Anlagestrategie: Dividenden ersetzen keine gute Streuung

Anlagestrategie: Dividenden ersetzen keine gute Streuung


Wie können Anleger im Jahr 2022 am besten von Dividenden profitieren? Welche Unternehmen bieten die höchsten Dividenden? Wie sieht es mit Dividendenwerten weltweit aus? Besser Aktien kaufen oder Fonds bzw. ETFs? Welche Unternehmen, Branchen und Länder sind in Zukunft Interessant? Wir haben einige unabhängige Experten gefragt. Für den Krefelder Vermögensverwalter Andre Koppers ist nicht die Dividende, sondern die richtige Strategie und Mischung des Portfolios entscheidend.
Andre Koppers ist Geschäftsführer der Oberbanscheidt & Cie. Vermögensverwaltung

Welche Argumente sprechen gegen eine Dividendenstrategie?

Andre Koppers: Grundsätzlich keine. Wer aber zu fokussiert nur eine Strategie verfolgt, der nimmt das Risiko in Kauf mit dieser einseitigen Ausrichtung -zu mindestens phasenweise- falsch aufgestellt zu sein. Darum auch innerhalb der Strategien streuen.

Wie groß ist das Risiko, mit einer Dividendenstrategie in vielen „geprügelten“ Branchen wie Öl, Flugindustrie oder Banken zu landen? Wie problematisch ist es, dass reinen Dividendenjägern oft Techtitel fehlen?

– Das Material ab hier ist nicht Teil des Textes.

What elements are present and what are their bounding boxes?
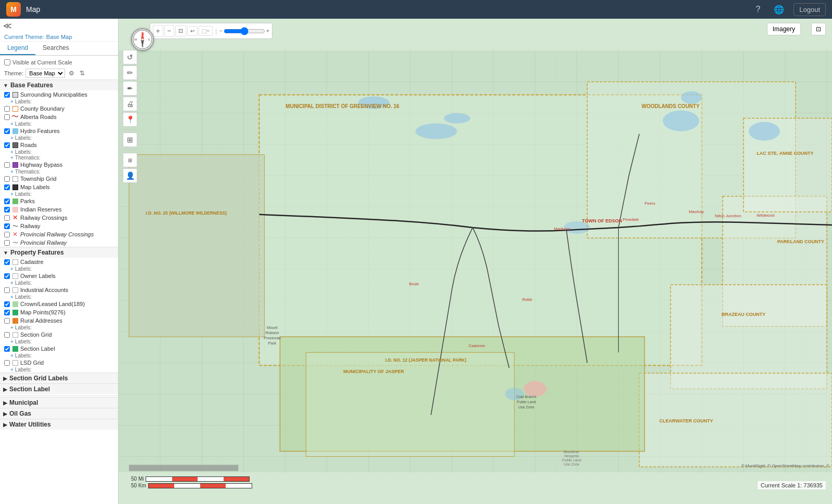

Koppers: Das einige Branchen fehlen und andere dafür übergewichtet sind, verhindert das der Anleger die breite Marktentwicklung im Depot abbilden kann. Deshalb sollte man die Auswahl der jeweiligen Aktien auch mit größter Sorgfalt vornehmen oder einem Profi überlassen. Nur die gängigen Listen der gerade höchsten Dividendenrendite runterzukaufen ist da deutlich zu kurz gesprungen.

Welche Dividenden-Fonds/ETFs sind aus Ihrer Sicht empfehlenswert?

Koppers: Für die breite globale Ausrichtung halten wir den MSCI World Quality Dividend für sehr geeignet. Über 300 verschiedenen Unternehmen sind im Index. Neben der Dividendenrendite werden die Unternehmen auch anhand von Kennzahlen zur finanziellen Lage und nachhaltigen Dividendenzahlungen analysiert.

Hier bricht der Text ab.